*** Record set Section Begins ***

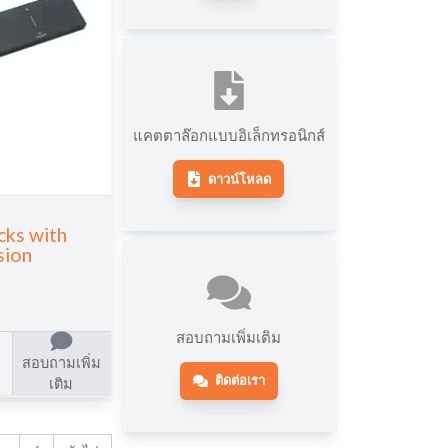
แคตตาล๊อกแบบอิเล็กทรอนิกส์
ดาวน์โหลด
cks with
sion
สอบถามเพิ่มเติม
สอบถามเพิ่ม
ติดต่อเรา
เติม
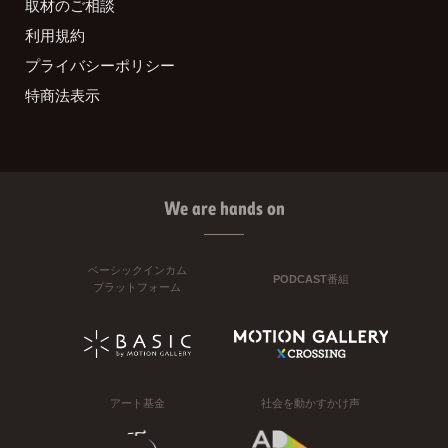
取材のご相談
利用規約
プライバシーポリシー
特商法表示
We are hands on
ベーシックインカム
PODCAST番組
プラットフォーム
アート基金
社会を動かすかけ声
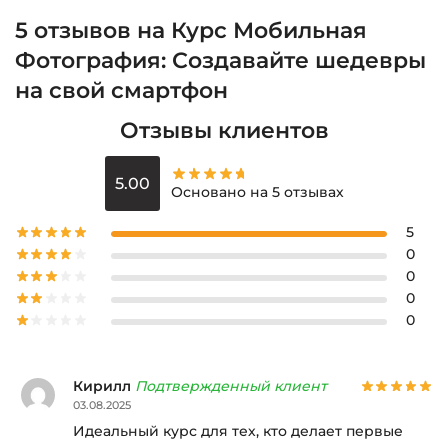
5 отзывов на
Курс Мобильная
Фотография: Создавайте шедевры
на свой смартфон
Отзывы клиентов
5.00
Основано на 5 отзывах
5
0
0
0
0
Кирилл
Подтвержденный клиент
03.08.2025
Идеальный курс для тех, кто делает первые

*** Record set Section Ends ***

> [Task brief]: Please produce an exact copy of all the material, leaving out the pictures.

> [Task answer]:
แคตตาล๊อกแบบอิเล็กทรอนิกส์
ดาวน์โหลด
cks with
sion
สอบถามเพิ่มเติม
สอบถามเพิ่ม
ติดต่อเรา
เติม
取材のご相談
利用規約
プライバシーポリシー
特商法表示
We are hands on
ベーシックインカム
PODCAST番組
プラットフォーム
アート基金
社会を動かすかけ声
5 отзывов на
Курс Мобильная
Фотография: Создавайте шедевры
на свой смартфон
Отзывы клиентов
5.00
Основано на 5 отзывах
5
0
0
0
0
Кирилл
Подтвержденный клиент
03.08.2025
Идеальный курс для тех, кто делает первые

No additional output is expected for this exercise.